*** Entries supplied Section Begins ***

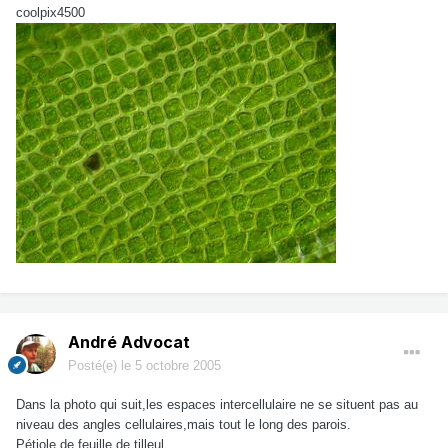
coolpix4500
André Advocat
Posté(e)
le 5 octobre 2005
Dans la photo qui suit,les espaces intercellulaire ne se situent pas au
niveau des angles cellulaires,mais tout le long des parois.
Pétiole de feuille de tilleul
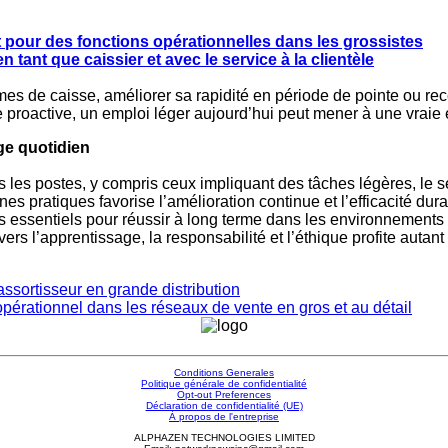
ct pour des fonctions opérationnelles dans les grossistes
ant que caissier et avec le service à la clientèle
mes de caisse, améliorer sa rapidité en période de pointe ou recev
e proactive, un emploi léger aujourd’hui peut mener à une vraie 
ge quotidien
 les postes, y compris ceux impliquant des tâches légères, le se
nnes pratiques favorise l’amélioration continue et l’efficacité du
uts essentiels pour réussir à long terme dans les environnements
 vers l’apprentissage, la responsabilité et l’éthique profite autan
ssortisseur en grande distribution
érationnel dans les réseaux de vente en gros et au détail
Conditions Generales
Politique générale de confidentialité
Opt-out Preferences
Déclaration de confidentialité (UE)
À propos de l'entreprise
ALPHAZEN TECHNOLOGIES LIMITED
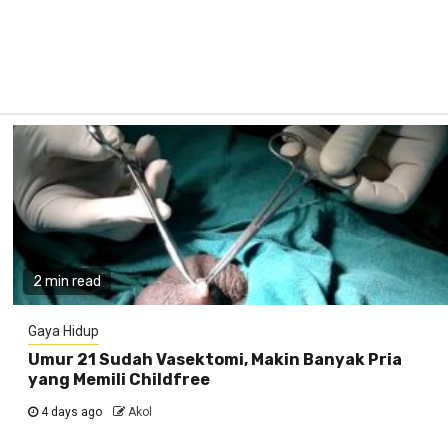
2 min read
Gaya Hidup
Umur 21 Sudah Vasektomi, Makin Banyak Pria
yang Memili Childfree
4 days ago
Akol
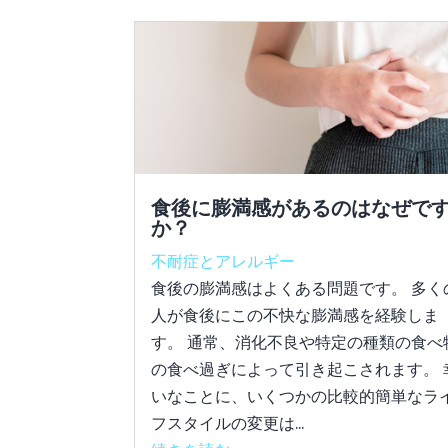
食後に膨満感があるのはなぜで
か？
不耐症とアレルギー
食後の膨満感はよくある問題です。 多く
人が食後にこの不快な膨満感を経験しま
す。 通常、消化不良や特定の種類の食べ
の食べ過ぎによって引き起こされます。 
いなことに、いくつかの比較的簡単なラ
フスタイルの変更は...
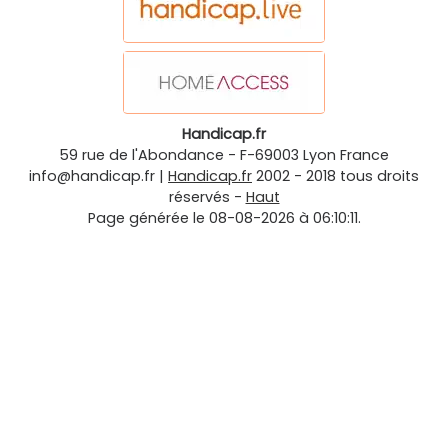
Handicap.fr
59 rue de l'Abondance
-
F-69003
Lyon
France
info@handicap.fr
|
Handicap.fr
2002 - 2018 tous droits
réservés -
Haut
Page générée le 08-08-2026 à 06:10:11.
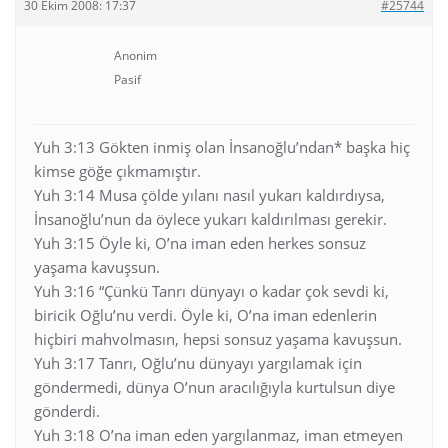
30 Ekim 2008: 17:37
#25744
Anonim
Pasif
Yuh 3:13 Gökten inmiş olan İnsanoğlu’ndan* başka hiç
kimse göğe çıkmamıştır.
Yuh 3:14 Musa çölde yılanı nasıl yukarı kaldırdıysa,
İnsanoğlu’nun da öylece yukarı kaldırılması gerekir.
Yuh 3:15 Öyle ki, O’na iman eden herkes sonsuz
yaşama kavuşsun.
Yuh 3:16 “Çünkü Tanrı dünyayı o kadar çok sevdi ki,
biricik Oğlu’nu verdi. Öyle ki, O’na iman edenlerin
hiçbiri mahvolmasın, hepsi sonsuz yaşama kavuşsun.
Yuh 3:17 Tanrı, Oğlu’nu dünyayı yargılamak için
göndermedi, dünya O’nun aracılığıyla kurtulsun diye
gönderdi.
Yuh 3:18 O’na iman eden yargılanmaz, iman etmeyen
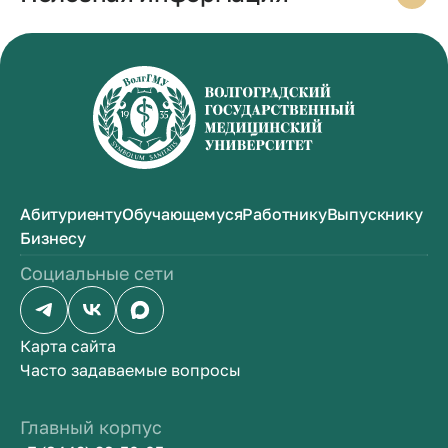
Абитуриенту
Обучающемуся
Работнику
Выпускнику
Бизнесу
Социальные сети
Карта сайта
Часто задаваемые вопросы
Главный корпус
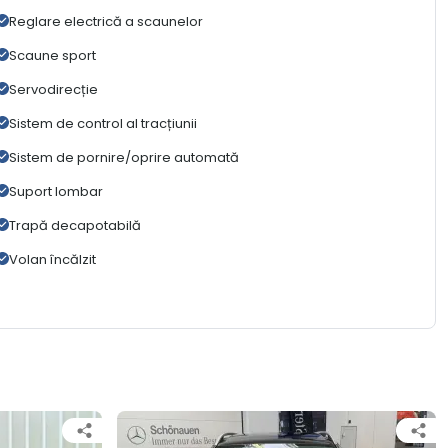
Reglare electrică a scaunelor
Scaune sport
Servodirecție
Sistem de control al tracțiunii
Sistem de pornire/oprire automată
Suport lombar
Trapă decapotabilă
Volan încălzit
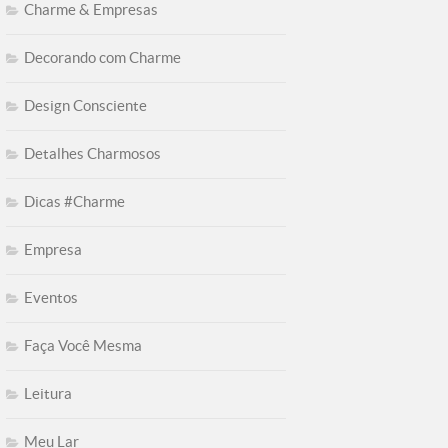
Charme & Empresas
Decorando com Charme
Design Consciente
Detalhes Charmosos
Dicas #Charme
Empresa
Eventos
Faça Você Mesma
Leitura
Meu Lar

*** Entries supplied Section Ends ***

Task description: Each entry above must be set down word for word; none of its pictures belong in the copy.

Response to this exercise:
coolpix4500
André Advocat
Posté(e)
le 5 octobre 2005
Dans la photo qui suit,les espaces intercellulaire ne se situent pas au
niveau des angles cellulaires,mais tout le long des parois.
Pétiole de feuille de tilleul
ct pour des fonctions opérationnelles dans les grossistes
ant que caissier et avec le service à la clientèle
mes de caisse, améliorer sa rapidité en période de pointe ou recev
e proactive, un emploi léger aujourd’hui peut mener à une vraie 
ge quotidien
 les postes, y compris ceux impliquant des tâches légères, le se
nnes pratiques favorise l’amélioration continue et l’efficacité du
uts essentiels pour réussir à long terme dans les environnements
 vers l’apprentissage, la responsabilité et l’éthique profite autan
ssortisseur en grande distribution
érationnel dans les réseaux de vente en gros et au détail
Conditions Generales
Politique générale de confidentialité
Opt-out Preferences
Déclaration de confidentialité (UE)
À propos de l'entreprise
ALPHAZEN TECHNOLOGIES LIMITED
2 min read
Gaya Hidup
Umur 21 Sudah Vasektomi, Makin Banyak Pria
yang Memili Childfree
4 days ago
Akol
食後に膨満感があるのはなぜで
か？
不耐症とアレルギー
食後の膨満感はよくある問題です。 多く
人が食後にこの不快な膨満感を経験しま
す。 通常、消化不良や特定の種類の食べ
の食べ過ぎによって引き起こされます。 
いなことに、いくつかの比較的簡単なラ
フスタイルの変更は...
Handicap.fr
59 rue de l'Abondance
-
F-69003
Lyon
France
info@handicap.fr
|
Handicap.fr
2002 - 2018 tous droits
réservés -
Haut
Page générée le 08-08-2026 à 06:10:11.
30 Ekim 2008: 17:37
#25744
Anonim
Pasif
Yuh 3:13 Gökten inmiş olan İnsanoğlu’ndan* başka hiç
kimse göğe çıkmamıştır.
Yuh 3:14 Musa çölde yılanı nasıl yukarı kaldırdıysa,
İnsanoğlu’nun da öylece yukarı kaldırılması gerekir.
Yuh 3:15 Öyle ki, O’na iman eden herkes sonsuz
yaşama kavuşsun.
Yuh 3:16 “Çünkü Tanrı dünyayı o kadar çok sevdi ki,
biricik Oğlu’nu verdi. Öyle ki, O’na iman edenlerin
hiçbiri mahvolmasın, hepsi sonsuz yaşama kavuşsun.
Yuh 3:17 Tanrı, Oğlu’nu dünyayı yargılamak için
göndermedi, dünya O’nun aracılığıyla kurtulsun diye
gönderdi.
Yuh 3:18 O’na iman eden yargılanmaz, iman etmeyen
Абитуриенту
Обучающемуся
Работнику
Выпускнику
Бизнесу
Социальные сети
Карта сайта
Часто задаваемые вопросы
Главный корпус
Reglare electrică a scaunelor
Scaune sport
Servodirecție
Sistem de control al tracțiunii
Sistem de pornire/oprire automată
Suport lombar
Trapă decapotabilă
Volan încălzit
Charme & Empresas
Decorando com Charme
Design Consciente
Detalhes Charmosos
Dicas #Charme
Empresa
Eventos
Faça Você Mesma
Leitura
Meu Lar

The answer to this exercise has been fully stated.